Our technology is based on Fourier-transform (FT) spectroscopy, a technique that uses interference of light rather than dispersion to measure spectra. Light is split in two collinear time-delayed replicas, whose interference pattern is measured by a detector as a function of their delay. The FT of the resulting interferogram yields the continuous-intensity spectrum of the waveform. FT spectrometers have prominent advantages over dispersive ones: (i) higher signal-to-noise ratio in a readout-noise-dominated regime; (ii) higher throughput, due to the absence of slits; (iii) flexible spectral resolution, which is adjusted at will by varying the maximum scan delay.

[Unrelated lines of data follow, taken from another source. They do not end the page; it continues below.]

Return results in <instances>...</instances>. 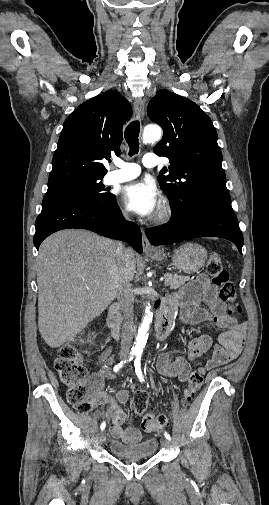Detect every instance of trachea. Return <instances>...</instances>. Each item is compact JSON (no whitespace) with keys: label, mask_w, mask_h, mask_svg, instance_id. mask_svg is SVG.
Returning <instances> with one entry per match:
<instances>
[{"label":"trachea","mask_w":269,"mask_h":505,"mask_svg":"<svg viewBox=\"0 0 269 505\" xmlns=\"http://www.w3.org/2000/svg\"><path fill=\"white\" fill-rule=\"evenodd\" d=\"M139 132L140 122L138 120L132 121L125 129L124 137L130 148V156L137 154L139 151Z\"/></svg>","instance_id":"1"}]
</instances>
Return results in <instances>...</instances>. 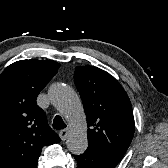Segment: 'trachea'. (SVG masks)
I'll use <instances>...</instances> for the list:
<instances>
[{"instance_id":"obj_1","label":"trachea","mask_w":168,"mask_h":168,"mask_svg":"<svg viewBox=\"0 0 168 168\" xmlns=\"http://www.w3.org/2000/svg\"><path fill=\"white\" fill-rule=\"evenodd\" d=\"M66 127V124L63 122L62 118L57 115L55 116L54 120H53V128L55 129H64Z\"/></svg>"}]
</instances>
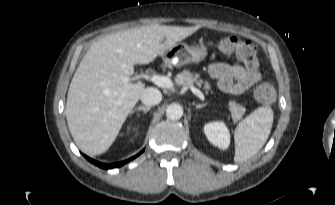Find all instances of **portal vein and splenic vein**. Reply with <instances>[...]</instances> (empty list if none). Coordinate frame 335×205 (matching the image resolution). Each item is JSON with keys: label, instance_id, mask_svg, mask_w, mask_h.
Masks as SVG:
<instances>
[{"label": "portal vein and splenic vein", "instance_id": "1", "mask_svg": "<svg viewBox=\"0 0 335 205\" xmlns=\"http://www.w3.org/2000/svg\"><path fill=\"white\" fill-rule=\"evenodd\" d=\"M150 80L154 84H156L157 86L162 87V88L173 87V81L166 76L152 75V76H150ZM189 88L192 91V93H194L201 100H204V98H205L204 94L198 88L194 87L193 85H190Z\"/></svg>", "mask_w": 335, "mask_h": 205}]
</instances>
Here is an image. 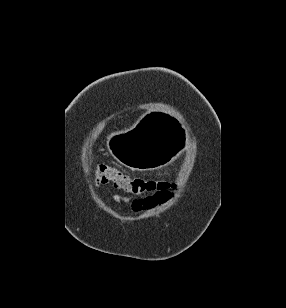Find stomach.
<instances>
[{
	"instance_id": "0dacf381",
	"label": "stomach",
	"mask_w": 286,
	"mask_h": 308,
	"mask_svg": "<svg viewBox=\"0 0 286 308\" xmlns=\"http://www.w3.org/2000/svg\"><path fill=\"white\" fill-rule=\"evenodd\" d=\"M176 112H149L148 118H131L133 130H110L109 151L122 164L133 170L153 173L163 164H171V153H185L190 142L176 137L184 132L182 118Z\"/></svg>"
}]
</instances>
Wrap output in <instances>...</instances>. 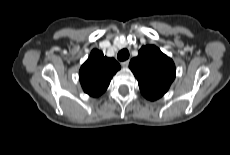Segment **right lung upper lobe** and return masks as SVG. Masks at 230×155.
Here are the masks:
<instances>
[{
  "label": "right lung upper lobe",
  "mask_w": 230,
  "mask_h": 155,
  "mask_svg": "<svg viewBox=\"0 0 230 155\" xmlns=\"http://www.w3.org/2000/svg\"><path fill=\"white\" fill-rule=\"evenodd\" d=\"M119 69L120 65L114 58H107L97 49L92 50L90 57L79 71V79L84 92L92 97L100 96Z\"/></svg>",
  "instance_id": "1"
}]
</instances>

It retains all advantages of Fourier-transform spectrometers, namely: high throughput and an increase of the system étendue due to the lack of optical slits (Jacquinot’s advantage); high excitation frequency accuracy based on reliable calibration procedures (Connes’ advantage).
In particular, our interferometer is ultra-stable because, unlike a Michelson or a Mach–Zehnder one, it does not separate the two replicas in space (which would cause mechanical instabilities) but in polarization. To this purpose, it makes use of birefringence. In this class of materials, vertically and horizontally polarized light experience a different index of refraction, and thus it propagates with different speed. As it can be seen in this animation, it is possible to vary the delay between the two replicas by changing the insertion of a birefringent wedge, thus continuously varying the material thickness.
Our patented passive common-path interferometer inherently features an extremely high delay stability and reproducibility (better than 1 attosecond, i.e. approx. a thousandth of the wavelength). For these reasons, it can be used without any active control or position tracking even in harsh environments such as industries in the presence of vibrations.